Collected data entries:
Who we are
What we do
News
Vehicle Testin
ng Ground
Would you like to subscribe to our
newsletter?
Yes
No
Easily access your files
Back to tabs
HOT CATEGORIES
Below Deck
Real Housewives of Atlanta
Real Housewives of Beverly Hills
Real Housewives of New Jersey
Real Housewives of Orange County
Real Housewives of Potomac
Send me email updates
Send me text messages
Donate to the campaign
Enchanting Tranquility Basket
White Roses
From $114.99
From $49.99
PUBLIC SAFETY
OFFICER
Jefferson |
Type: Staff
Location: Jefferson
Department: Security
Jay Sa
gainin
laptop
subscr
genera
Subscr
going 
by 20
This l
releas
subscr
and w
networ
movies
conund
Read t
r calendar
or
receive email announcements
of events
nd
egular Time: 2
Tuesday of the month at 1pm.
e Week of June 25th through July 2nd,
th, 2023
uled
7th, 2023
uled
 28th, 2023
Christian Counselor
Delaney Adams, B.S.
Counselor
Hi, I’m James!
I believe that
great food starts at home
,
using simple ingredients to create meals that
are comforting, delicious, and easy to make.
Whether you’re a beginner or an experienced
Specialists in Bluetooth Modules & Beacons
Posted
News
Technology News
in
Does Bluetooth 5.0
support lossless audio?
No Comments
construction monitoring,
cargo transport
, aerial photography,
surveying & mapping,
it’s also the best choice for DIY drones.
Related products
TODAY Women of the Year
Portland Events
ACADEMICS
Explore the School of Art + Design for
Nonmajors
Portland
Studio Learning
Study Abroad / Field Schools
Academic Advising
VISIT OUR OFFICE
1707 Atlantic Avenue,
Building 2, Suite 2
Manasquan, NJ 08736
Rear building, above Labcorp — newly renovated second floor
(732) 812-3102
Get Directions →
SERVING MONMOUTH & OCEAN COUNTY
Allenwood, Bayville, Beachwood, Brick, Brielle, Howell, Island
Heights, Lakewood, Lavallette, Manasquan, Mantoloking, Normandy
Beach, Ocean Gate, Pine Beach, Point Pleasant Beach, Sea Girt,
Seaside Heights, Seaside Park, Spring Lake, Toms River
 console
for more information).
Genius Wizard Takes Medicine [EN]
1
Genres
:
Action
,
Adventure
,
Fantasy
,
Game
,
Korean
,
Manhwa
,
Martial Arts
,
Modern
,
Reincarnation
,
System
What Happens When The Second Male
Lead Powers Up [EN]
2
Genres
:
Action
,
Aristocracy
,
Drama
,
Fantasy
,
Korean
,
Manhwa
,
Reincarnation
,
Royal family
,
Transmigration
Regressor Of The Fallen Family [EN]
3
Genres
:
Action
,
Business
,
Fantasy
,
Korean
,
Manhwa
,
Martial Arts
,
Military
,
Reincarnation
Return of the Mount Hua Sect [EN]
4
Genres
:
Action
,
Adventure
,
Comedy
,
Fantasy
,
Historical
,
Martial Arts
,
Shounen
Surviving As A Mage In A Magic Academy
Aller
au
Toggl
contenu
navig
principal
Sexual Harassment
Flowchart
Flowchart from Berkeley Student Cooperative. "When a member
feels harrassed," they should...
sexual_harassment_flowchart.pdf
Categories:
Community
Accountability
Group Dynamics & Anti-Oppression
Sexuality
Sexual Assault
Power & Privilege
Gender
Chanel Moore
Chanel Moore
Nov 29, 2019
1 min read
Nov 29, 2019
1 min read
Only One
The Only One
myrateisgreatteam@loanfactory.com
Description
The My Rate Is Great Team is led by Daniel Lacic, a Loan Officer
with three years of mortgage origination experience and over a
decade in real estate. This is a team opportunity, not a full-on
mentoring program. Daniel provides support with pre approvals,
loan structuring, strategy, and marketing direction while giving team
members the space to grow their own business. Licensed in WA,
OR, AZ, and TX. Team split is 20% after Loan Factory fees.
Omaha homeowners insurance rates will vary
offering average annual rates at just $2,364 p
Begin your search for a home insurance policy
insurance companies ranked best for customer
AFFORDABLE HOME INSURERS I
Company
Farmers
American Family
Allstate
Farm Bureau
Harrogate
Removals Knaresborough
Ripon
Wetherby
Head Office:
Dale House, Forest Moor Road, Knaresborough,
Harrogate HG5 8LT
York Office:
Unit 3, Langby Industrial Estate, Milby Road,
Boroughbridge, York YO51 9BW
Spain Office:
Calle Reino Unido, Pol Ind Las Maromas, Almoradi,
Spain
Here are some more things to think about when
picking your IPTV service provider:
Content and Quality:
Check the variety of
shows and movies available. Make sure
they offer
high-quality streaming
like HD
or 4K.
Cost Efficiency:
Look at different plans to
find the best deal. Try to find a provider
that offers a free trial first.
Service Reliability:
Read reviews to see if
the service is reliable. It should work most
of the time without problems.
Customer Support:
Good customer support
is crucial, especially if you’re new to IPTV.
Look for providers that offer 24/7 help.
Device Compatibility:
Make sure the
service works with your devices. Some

## Directions for this task
Quote the data above from the line containing "Study Abroad / Field Schools" to the line containing "Omaha homeowners insurance rates will vary", inclusive, and stop.

## Response to the exercise
Study Abroad / Field Schools
Academic Advising
VISIT OUR OFFICE
1707 Atlantic Avenue,
Building 2, Suite 2
Manasquan, NJ 08736
Rear building, above Labcorp — newly renovated second floor
(732) 812-3102
Get Directions →
SERVING MONMOUTH & OCEAN COUNTY
Allenwood, Bayville, Beachwood, Brick, Brielle, Howell, Island
Heights, Lakewood, Lavallette, Manasquan, Mantoloking, Normandy
Beach, Ocean Gate, Pine Beach, Point Pleasant Beach, Sea Girt,
Seaside Heights, Seaside Park, Spring Lake, Toms River
 console
for more information).
Genius Wizard Takes Medicine [EN]
1
Genres
:
Action
,
Adventure
,
Fantasy
,
Game
,
Korean
,
Manhwa
,
Martial Arts
,
Modern
,
Reincarnation
,
System
What Happens When The Second Male
Lead Powers Up [EN]
2
Genres
:
Action
,
Aristocracy
,
Drama
,
Fantasy
,
Korean
,
Manhwa
,
Reincarnation
,
Royal family
,
Transmigration
Regressor Of The Fallen Family [EN]
3
Genres
:
Action
,
Business
,
Fantasy
,
Korean
,
Manhwa
,
Martial Arts
,
Military
,
Reincarnation
Return of the Mount Hua Sect [EN]
4
Genres
:
Action
,
Adventure
,
Comedy
,
Fantasy
,
Historical
,
Martial Arts
,
Shounen
Surviving As A Mage In A Magic Academy
Aller
au
Toggl
contenu
navig
principal
Sexual Harassment
Flowchart
Flowchart from Berkeley Student Cooperative. "When a member
feels harrassed," they should...
sexual_harassment_flowchart.pdf
Categories:
Community
Accountability
Group Dynamics & Anti-Oppression
Sexuality
Sexual Assault
Power & Privilege
Gender
Chanel Moore
Chanel Moore
Nov 29, 2019
1 min read
Nov 29, 2019
1 min read
Only One
The Only One
myrateisgreatteam@loanfactory.com
Description
The My Rate Is Great Team is led by Daniel Lacic, a Loan Officer
with three years of mortgage origination experience and over a
decade in real estate. This is a team opportunity, not a full-on
mentoring program. Daniel provides support with pre approvals,
loan structuring, strategy, and marketing direction while giving team
members the space to grow their own business. Licensed in WA,
OR, AZ, and TX. Team split is 20% after Loan Factory fees.
Omaha homeowners insurance rates will vary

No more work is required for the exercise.